[SUPPLIED DATA Boundary: Start]

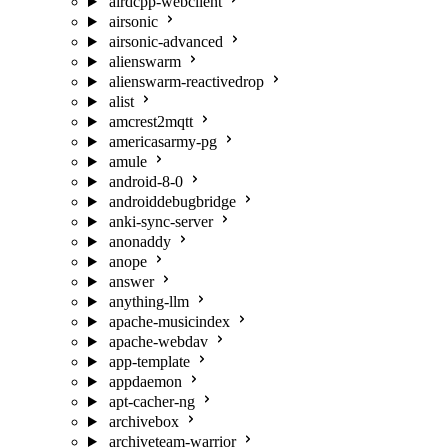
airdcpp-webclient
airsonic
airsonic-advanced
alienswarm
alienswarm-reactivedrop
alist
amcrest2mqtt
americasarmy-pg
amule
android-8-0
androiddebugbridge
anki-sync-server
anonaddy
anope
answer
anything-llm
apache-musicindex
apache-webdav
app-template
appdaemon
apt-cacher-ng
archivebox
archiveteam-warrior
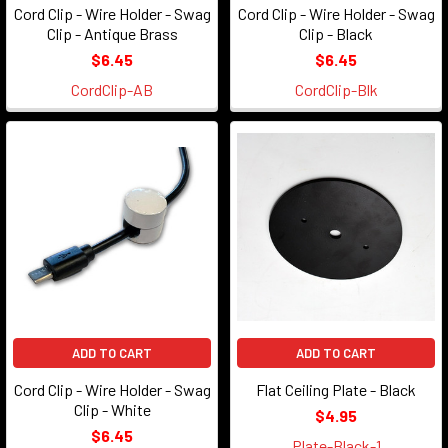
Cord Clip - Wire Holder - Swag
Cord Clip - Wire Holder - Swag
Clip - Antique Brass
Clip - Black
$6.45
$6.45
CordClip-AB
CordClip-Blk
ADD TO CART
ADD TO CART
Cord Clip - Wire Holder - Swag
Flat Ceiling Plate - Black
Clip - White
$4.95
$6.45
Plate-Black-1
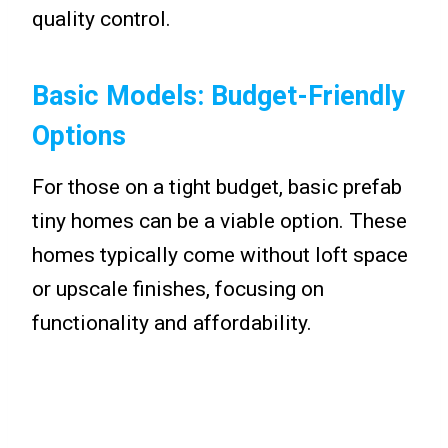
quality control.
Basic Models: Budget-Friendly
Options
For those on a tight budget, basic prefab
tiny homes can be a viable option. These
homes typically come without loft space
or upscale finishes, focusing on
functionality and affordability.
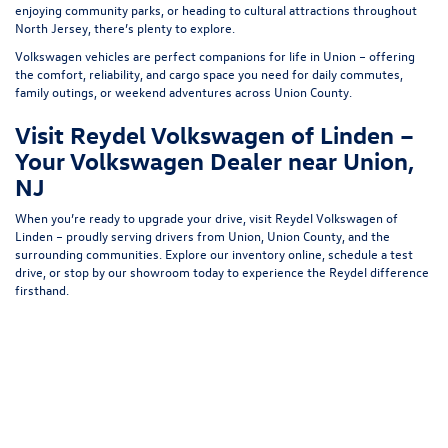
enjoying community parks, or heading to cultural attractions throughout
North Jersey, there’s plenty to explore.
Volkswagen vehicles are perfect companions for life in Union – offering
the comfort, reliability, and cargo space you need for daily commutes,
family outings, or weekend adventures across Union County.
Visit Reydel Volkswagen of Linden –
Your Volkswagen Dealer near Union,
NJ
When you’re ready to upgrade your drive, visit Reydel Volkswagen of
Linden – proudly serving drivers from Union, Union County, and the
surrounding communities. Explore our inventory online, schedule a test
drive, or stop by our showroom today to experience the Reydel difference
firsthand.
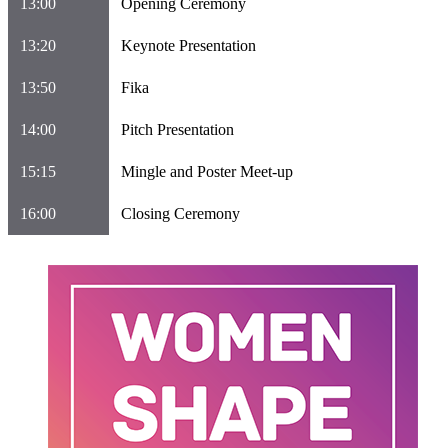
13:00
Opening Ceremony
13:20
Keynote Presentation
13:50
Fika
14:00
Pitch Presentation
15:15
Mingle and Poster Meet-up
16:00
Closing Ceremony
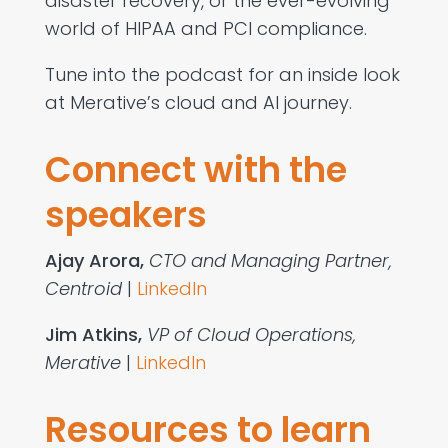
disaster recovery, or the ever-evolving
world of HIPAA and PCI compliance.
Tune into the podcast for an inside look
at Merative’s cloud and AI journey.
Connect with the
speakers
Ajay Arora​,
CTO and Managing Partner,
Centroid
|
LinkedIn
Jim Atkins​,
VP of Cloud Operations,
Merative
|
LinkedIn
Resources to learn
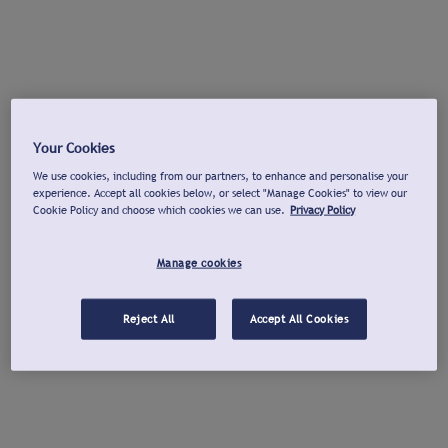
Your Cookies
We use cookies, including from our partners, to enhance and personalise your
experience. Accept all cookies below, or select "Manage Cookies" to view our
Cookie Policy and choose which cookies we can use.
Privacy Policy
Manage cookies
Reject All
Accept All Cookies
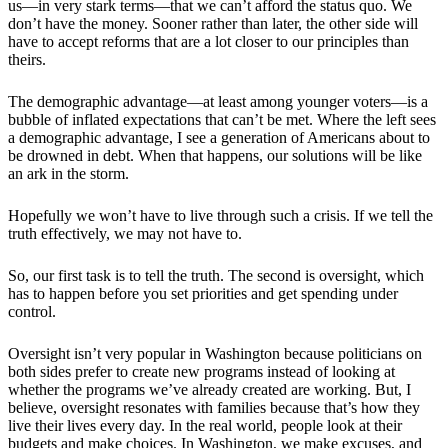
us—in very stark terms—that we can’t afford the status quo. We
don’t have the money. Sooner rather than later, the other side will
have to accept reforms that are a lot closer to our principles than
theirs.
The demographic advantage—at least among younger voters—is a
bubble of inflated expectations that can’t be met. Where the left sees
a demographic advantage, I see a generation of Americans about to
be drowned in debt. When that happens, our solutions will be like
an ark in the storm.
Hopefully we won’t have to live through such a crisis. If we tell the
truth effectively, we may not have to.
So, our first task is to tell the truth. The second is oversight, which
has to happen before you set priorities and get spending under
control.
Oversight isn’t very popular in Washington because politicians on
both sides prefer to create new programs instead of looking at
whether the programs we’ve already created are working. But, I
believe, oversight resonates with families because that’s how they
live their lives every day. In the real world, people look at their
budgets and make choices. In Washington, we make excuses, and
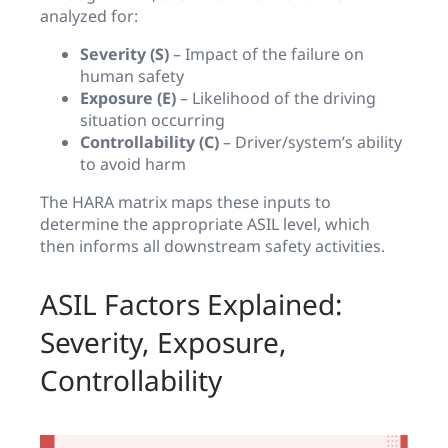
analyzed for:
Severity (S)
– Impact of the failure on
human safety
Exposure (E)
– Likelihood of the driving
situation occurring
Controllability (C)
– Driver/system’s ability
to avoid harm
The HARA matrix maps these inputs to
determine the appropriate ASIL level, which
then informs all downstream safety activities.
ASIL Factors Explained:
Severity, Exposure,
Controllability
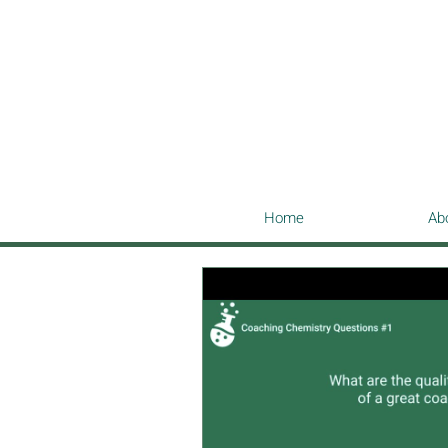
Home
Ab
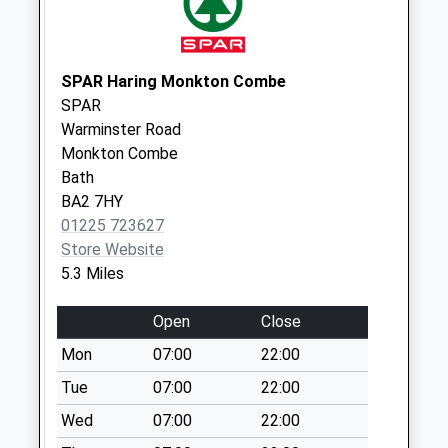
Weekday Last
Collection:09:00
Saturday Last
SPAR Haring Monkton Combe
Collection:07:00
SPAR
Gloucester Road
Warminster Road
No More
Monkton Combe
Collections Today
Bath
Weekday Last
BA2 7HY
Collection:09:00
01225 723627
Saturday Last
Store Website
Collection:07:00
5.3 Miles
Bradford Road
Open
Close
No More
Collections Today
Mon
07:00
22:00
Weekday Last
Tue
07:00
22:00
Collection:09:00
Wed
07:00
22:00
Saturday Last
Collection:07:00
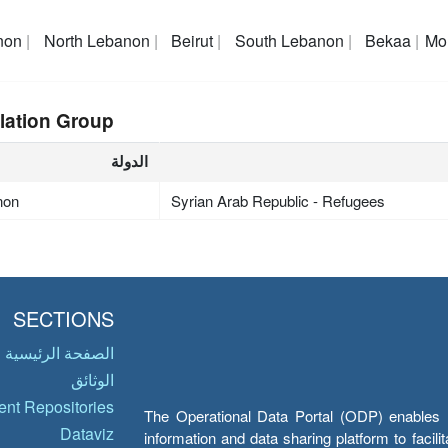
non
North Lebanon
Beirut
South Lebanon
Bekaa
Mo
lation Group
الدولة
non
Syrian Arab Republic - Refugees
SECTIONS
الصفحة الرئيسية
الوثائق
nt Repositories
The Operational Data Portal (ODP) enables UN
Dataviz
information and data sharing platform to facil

[SUPPLIED DATA Boundary: End]

### ACTIVITY
From the entries above, output every line exactly and omit any image.

### REPLY TO THE EXERCISE
airdcpp-webclient
airsonic
airsonic-advanced
alienswarm
alienswarm-reactivedrop
alist
amcrest2mqtt
americasarmy-pg
amule
android-8-0
androiddebugbridge
anki-sync-server
anonaddy
anope
answer
anything-llm
apache-musicindex
apache-webdav
app-template
appdaemon
apt-cacher-ng
archivebox
archiveteam-warrior
Cord Clip - Wire Holder - Swag
Cord Clip - Wire Holder - Swag
Clip - Antique Brass
Clip - Black
$6.45
$6.45
CordClip-AB
CordClip-Blk
ADD TO CART
ADD TO CART
Cord Clip - Wire Holder - Swag
Flat Ceiling Plate - Black
Clip - White
$4.95
$6.45
Plate-Black-1
quality control.
Basic Models: Budget-Friendly
Options
For those on a tight budget, basic prefab
tiny homes can be a viable option. These
homes typically come without loft space
or upscale finishes, focusing on
functionality and affordability.
enjoying community parks, or heading to cultural attractions throughout
North Jersey, there’s plenty to explore.
Volkswagen vehicles are perfect companions for life in Union – offering
the comfort, reliability, and cargo space you need for daily commutes,
family outings, or weekend adventures across Union County.
Visit Reydel Volkswagen of Linden –
Your Volkswagen Dealer near Union,
NJ
When you’re ready to upgrade your drive, visit Reydel Volkswagen of
Linden – proudly serving drivers from Union, Union County, and the
surrounding communities. Explore our inventory online, schedule a test
drive, or stop by our showroom today to experience the Reydel difference
firsthand.
13:00
Opening Ceremony
13:20
Keynote Presentation
13:50
Fika
14:00
Pitch Presentation
15:15
Mingle and Poster Meet-up
16:00
Closing Ceremony
disaster recovery, or the ever-evolving
world of HIPAA and PCI compliance.
Tune into the podcast for an inside look
at Merative’s cloud and AI journey.
Connect with the
speakers
Ajay Arora​,
CTO and Managing Partner,
Centroid
|
LinkedIn
Jim Atkins​,
VP of Cloud Operations,
Merative
|
LinkedIn
Resources to learn
Your Cookies
We use cookies, including from our partners, to enhance and personalise your
experience. Accept all cookies below, or select "Manage Cookies" to view our
Cookie Policy and choose which cookies we can use.
Privacy Policy
Manage cookies
Reject All
Accept All Cookies
us—in very stark terms—that we can’t afford the status quo. We
don’t have the money. Sooner rather than later, the other side will
have to accept reforms that are a lot closer to our principles than
theirs.
The demographic advantage—at least among younger voters—is a
bubble of inflated expectations that can’t be met. Where the left sees
a demographic advantage, I see a generation of Americans about to
be drowned in debt. When that happens, our solutions will be like
an ark in the storm.
Hopefully we won’t have to live through such a crisis. If we tell the
truth effectively, we may not have to.
So, our first task is to tell the truth. The second is oversight, which
has to happen before you set priorities and get spending under
control.
Oversight isn’t very popular in Washington because politicians on
both sides prefer to create new programs instead of looking at
whether the programs we’ve already created are working. But, I
believe, oversight resonates with families because that’s how they
live their lives every day. In the real world, people look at their
budgets and make choices. In Washington, we make excuses, and
analyzed for:
Severity (S)
– Impact of the failure on
human safety
Exposure (E)
– Likelihood of the driving
situation occurring
Controllability (C)
– Driver/system’s ability
to avoid harm
The HARA matrix maps these inputs to
determine the appropriate ASIL level, which
then informs all downstream safety activities.
ASIL Factors Explained:
Severity, Exposure,
Controllability
Home
Ab
Weekday Last
Collection:09:00
Saturday Last
SPAR Haring Monkton Combe
Collection:07:00
SPAR
Gloucester Road
Warminster Road
No More
Monkton Combe
Collections Today
Bath
Weekday Last
BA2 7HY
Collection:09:00
01225 723627
Saturday Last
Store Website
Collection:07:00
5.3 Miles
Bradford Road
Open
Close
No More
Collections Today
Mon
07:00
22:00
Weekday Last
Tue
07:00
22:00
Collection:09:00
Wed
07:00
22:00
Saturday Last
Collection:07:00
non
North Lebanon
Beirut
South Lebanon
Bekaa
Mo
lation Group
الدولة
non
Syrian Arab Republic - Refugees
SECTIONS
الصفحة الرئيسية
الوثائق
nt Repositories
The Operational Data Portal (ODP) enables UN
Dataviz
information and data sharing platform to facil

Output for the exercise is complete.